Look over the material for the string "pour". Copy every line where it turns up.

--- Exercise data Enclosed Below ---

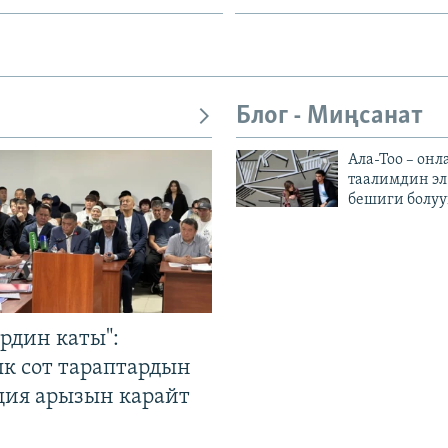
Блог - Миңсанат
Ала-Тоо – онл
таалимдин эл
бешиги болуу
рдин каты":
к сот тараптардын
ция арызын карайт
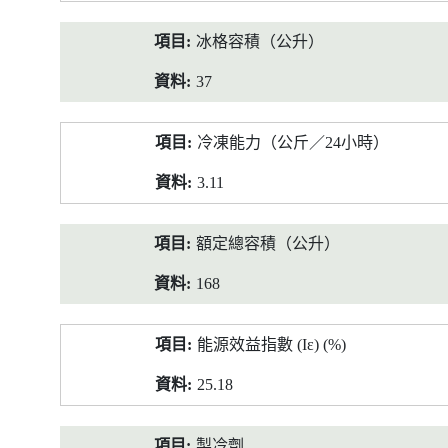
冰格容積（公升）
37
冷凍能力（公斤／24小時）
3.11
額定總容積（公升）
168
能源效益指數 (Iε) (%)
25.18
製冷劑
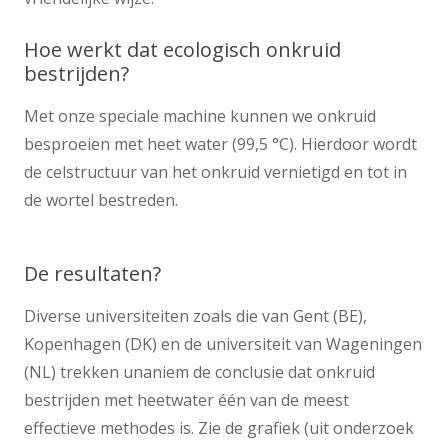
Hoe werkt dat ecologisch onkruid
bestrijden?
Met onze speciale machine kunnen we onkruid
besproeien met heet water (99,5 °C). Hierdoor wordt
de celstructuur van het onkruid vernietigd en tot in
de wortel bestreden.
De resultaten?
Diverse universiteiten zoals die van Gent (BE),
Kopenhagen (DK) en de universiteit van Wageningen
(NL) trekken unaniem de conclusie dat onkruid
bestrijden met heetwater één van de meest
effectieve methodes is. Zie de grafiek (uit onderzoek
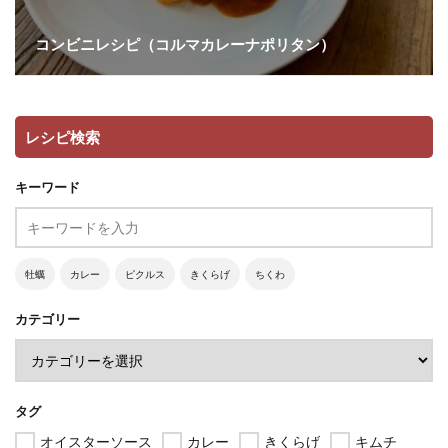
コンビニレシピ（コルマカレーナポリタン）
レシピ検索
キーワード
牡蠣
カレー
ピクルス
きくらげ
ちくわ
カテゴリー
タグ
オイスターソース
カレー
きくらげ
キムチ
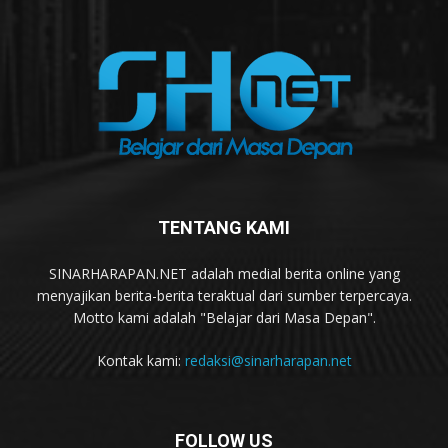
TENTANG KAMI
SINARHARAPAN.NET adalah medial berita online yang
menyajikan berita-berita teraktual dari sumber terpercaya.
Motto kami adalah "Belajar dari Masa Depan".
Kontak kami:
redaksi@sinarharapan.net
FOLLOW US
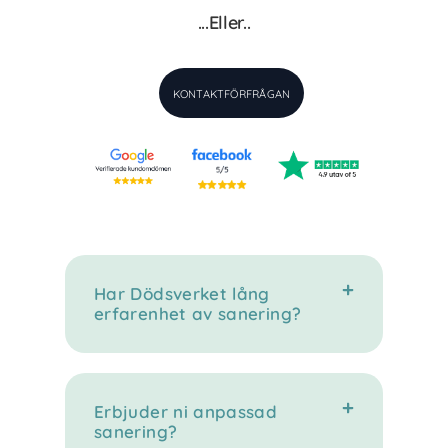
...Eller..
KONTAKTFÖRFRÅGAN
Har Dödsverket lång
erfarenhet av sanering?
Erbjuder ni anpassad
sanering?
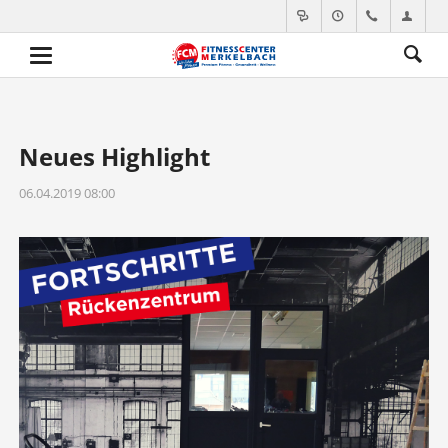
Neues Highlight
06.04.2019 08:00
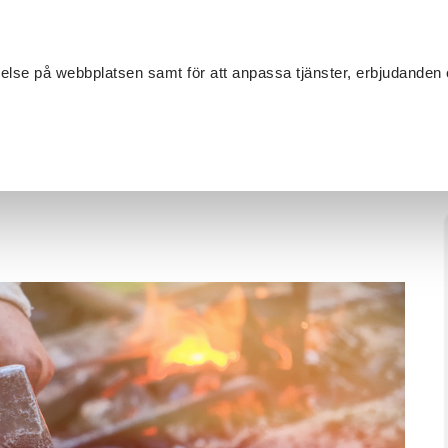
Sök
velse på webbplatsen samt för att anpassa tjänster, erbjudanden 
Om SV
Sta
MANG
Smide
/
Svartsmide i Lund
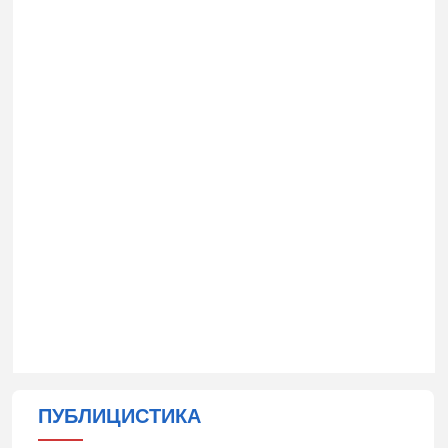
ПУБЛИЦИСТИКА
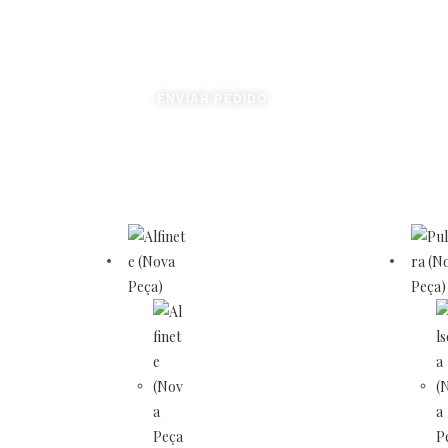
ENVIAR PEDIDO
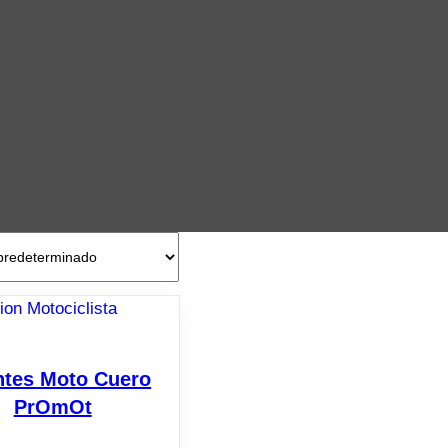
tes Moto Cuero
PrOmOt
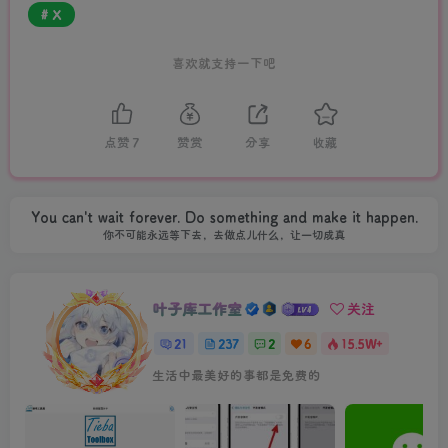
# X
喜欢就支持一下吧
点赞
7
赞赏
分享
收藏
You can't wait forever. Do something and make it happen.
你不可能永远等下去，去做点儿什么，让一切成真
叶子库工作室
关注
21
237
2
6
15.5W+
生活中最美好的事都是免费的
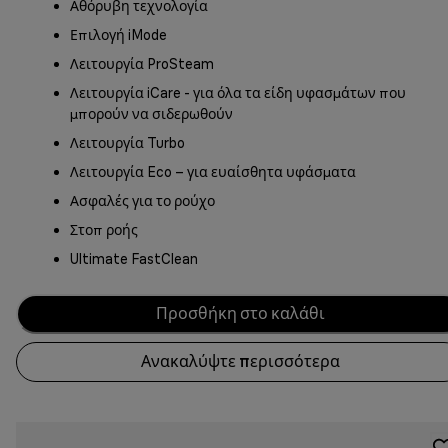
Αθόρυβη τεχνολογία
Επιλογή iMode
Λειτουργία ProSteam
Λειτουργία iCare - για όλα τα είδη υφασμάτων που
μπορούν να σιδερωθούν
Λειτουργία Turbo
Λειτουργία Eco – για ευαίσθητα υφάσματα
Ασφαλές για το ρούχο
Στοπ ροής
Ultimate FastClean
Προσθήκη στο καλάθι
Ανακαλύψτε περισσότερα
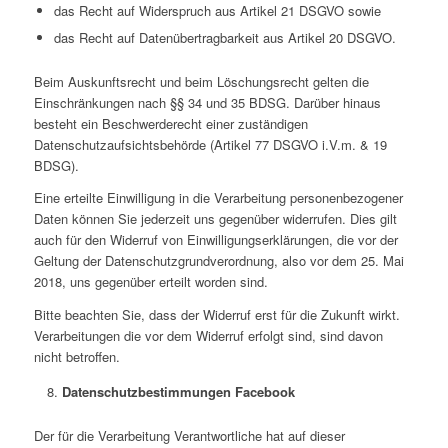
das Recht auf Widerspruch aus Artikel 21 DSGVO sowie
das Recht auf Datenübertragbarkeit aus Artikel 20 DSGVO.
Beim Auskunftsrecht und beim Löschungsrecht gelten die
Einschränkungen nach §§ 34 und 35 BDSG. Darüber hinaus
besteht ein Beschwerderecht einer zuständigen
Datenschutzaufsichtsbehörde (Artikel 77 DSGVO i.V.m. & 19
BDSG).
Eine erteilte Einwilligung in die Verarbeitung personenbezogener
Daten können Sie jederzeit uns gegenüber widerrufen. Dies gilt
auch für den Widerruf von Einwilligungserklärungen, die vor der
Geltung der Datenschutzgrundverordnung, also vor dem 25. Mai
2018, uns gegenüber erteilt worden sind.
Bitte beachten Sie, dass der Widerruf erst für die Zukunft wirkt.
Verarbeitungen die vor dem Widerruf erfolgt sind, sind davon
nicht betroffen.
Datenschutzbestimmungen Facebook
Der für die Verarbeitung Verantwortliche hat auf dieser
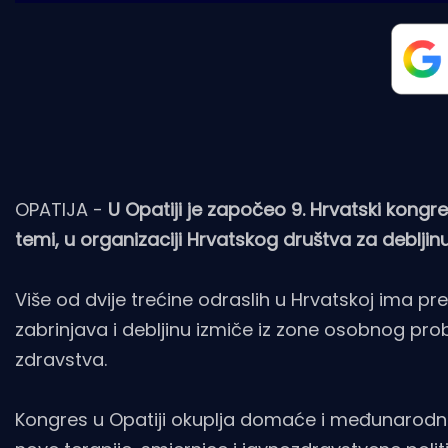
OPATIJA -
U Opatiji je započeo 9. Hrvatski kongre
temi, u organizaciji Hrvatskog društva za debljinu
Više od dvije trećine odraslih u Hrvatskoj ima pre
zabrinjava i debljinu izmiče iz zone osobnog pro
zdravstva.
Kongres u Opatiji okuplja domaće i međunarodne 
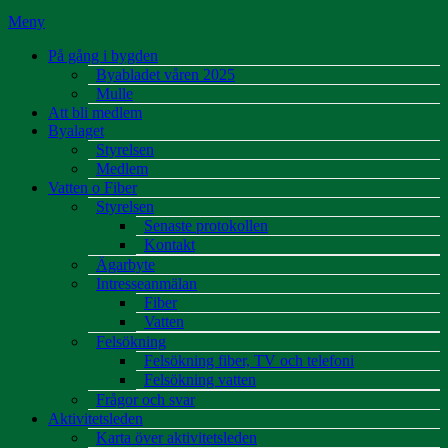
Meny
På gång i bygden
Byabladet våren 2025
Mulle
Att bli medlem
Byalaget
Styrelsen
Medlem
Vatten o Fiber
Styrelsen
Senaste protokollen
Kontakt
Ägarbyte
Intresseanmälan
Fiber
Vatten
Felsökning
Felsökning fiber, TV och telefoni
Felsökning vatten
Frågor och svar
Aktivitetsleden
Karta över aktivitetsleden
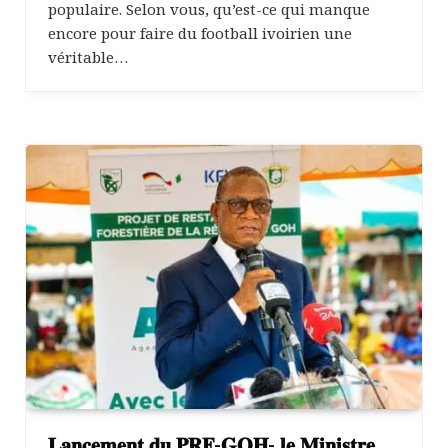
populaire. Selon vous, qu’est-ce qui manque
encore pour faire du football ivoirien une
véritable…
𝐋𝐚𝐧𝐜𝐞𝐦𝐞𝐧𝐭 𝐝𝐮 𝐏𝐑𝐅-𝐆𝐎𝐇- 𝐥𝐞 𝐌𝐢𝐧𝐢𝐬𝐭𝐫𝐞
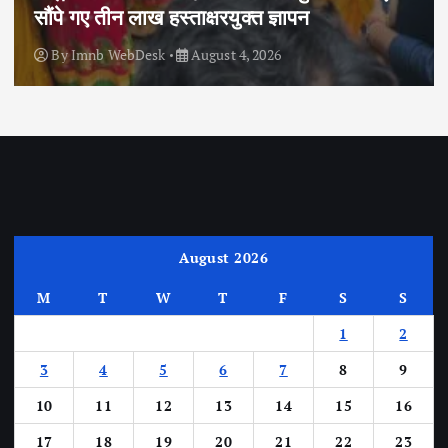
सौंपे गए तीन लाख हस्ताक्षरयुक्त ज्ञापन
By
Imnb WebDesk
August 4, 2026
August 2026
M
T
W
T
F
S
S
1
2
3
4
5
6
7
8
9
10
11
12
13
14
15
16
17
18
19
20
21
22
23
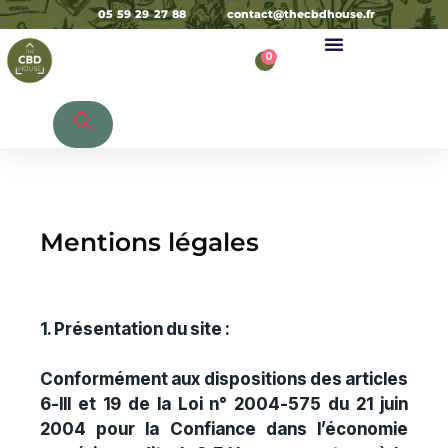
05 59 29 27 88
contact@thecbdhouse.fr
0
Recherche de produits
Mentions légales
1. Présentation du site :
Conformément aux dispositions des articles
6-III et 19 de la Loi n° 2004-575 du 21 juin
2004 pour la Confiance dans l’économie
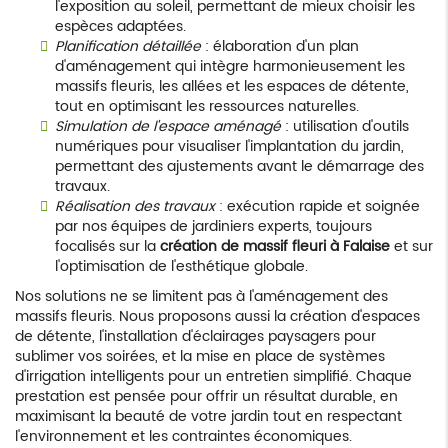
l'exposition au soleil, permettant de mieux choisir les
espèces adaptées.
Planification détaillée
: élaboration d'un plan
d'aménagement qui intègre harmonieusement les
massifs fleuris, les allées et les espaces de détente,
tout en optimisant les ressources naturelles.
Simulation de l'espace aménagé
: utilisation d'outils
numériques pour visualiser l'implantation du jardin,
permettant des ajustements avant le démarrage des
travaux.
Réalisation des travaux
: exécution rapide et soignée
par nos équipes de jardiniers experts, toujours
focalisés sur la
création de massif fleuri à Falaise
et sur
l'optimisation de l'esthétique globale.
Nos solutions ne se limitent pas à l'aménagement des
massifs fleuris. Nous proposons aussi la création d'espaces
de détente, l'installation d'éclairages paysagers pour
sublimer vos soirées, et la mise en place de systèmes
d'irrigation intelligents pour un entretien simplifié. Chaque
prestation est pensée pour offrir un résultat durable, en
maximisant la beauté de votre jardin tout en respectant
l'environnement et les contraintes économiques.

--- End of Enclosed Exercise data ---

**Answer to this problem:**
encore pour faire du football ivoirien une
2004 pour la Confiance dans l’économie
numériques pour visualiser l'implantation du jardin,
de détente, l'installation d'éclairages paysagers pour
d'irrigation intelligents pour un entretien simplifié. Chaque
prestation est pensée pour offrir un résultat durable, en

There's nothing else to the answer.